Disebut A68a, ia dikenal sebagai gunung es tabular karena bentuknya yang persegi panjang. Ukuran terbesarnya sendiri mencakup 2.300 mil persegi, dan pada 2017 gunung es itu meletus.
Di saat itu, A68a membuang satu triliun ton air lelehan ke laut selama tiga tahun berada di laut. Tetapi para ilmuwan tidak tahu apa yang menyebabkan A68a terbelah menjadi dua.
Penelitian yang diterbitkan minggu lalu di Science Advances oleh peneliti dari Universitas Princeton di New Jersey, menemukan jawabannya.
Dengan menggunakan citra satelit dan kumpulan data, para peneliti melakukan perjalanan kembali ke masa lalu hingga Desember 2020. Pada waktu itu, gunung es juga mengalami kerusakan yang parah.
Setelah melewati Pulau Georgia Selatan, A68a mulai retak, dengan bongkahan besar pecah sebagai akibat langsung dari gunung es yang menyeret di dasar laut, namun peristiwa tersebut membingungkan para peneliti karena A68a mengambang di laut terbuka yang dalam.
“Biasanya, gunung es pecah karena mereka menabrak dasar laut, menyebabkan bagian-bagiannya pecah. Tetapi dalam kasus ini, setelah melihat data arus laut, bagian gunung es yang seperti jari itu tampaknya tumpang tindih satu bagian dari arus yang lebih kuat dari bagian lain," ungkap penulis utama studi tersebut, Alex Huth.
BACA JUGA:
"Jadi masuk akal untuk menduga bahwa itu menyebabkan gunung es patah menjadi dua seperti tusuk gigi," imbuhnya.
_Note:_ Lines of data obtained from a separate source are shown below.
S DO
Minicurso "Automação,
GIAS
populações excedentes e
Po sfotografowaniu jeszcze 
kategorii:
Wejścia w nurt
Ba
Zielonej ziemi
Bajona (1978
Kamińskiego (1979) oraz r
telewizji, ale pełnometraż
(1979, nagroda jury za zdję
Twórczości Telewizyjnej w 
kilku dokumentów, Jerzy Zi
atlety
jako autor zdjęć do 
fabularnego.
Melansir Space, Senin, 24 Oktober, ditambahkan teori dari para peneliti bahwa peristiwa kerusakan itu dipicu oleh gesernya arus laut, yang menyebabkan sebagian gunung es terlepas.
Para peneliti juga memeriksa apakah retakan yang sudah ada sebelumnya mendorong pecahan A68a atau tidak, namun Huth tetap tidak yakin akan hal itu.
"Gunung es mewakili sekitar 50 persen dari hilangnya massa es Antartika, yang terjadi ketika mereka terlepas dari lapisan es," jelas Huth.
"Saat mereka hanyut, mereka menyimpan air lelehan jauh dari lapisan. Ini dapat memengaruhi sirkulasi laut dengan membuat stratifikasi kolom air dan pada dasarnya dapat menyuburkan lautan dengan besi karena mereka adalah sumber sedimen dari Antartika, yang dapat menyebabkan peningkatan fitoplankton," tambahnya.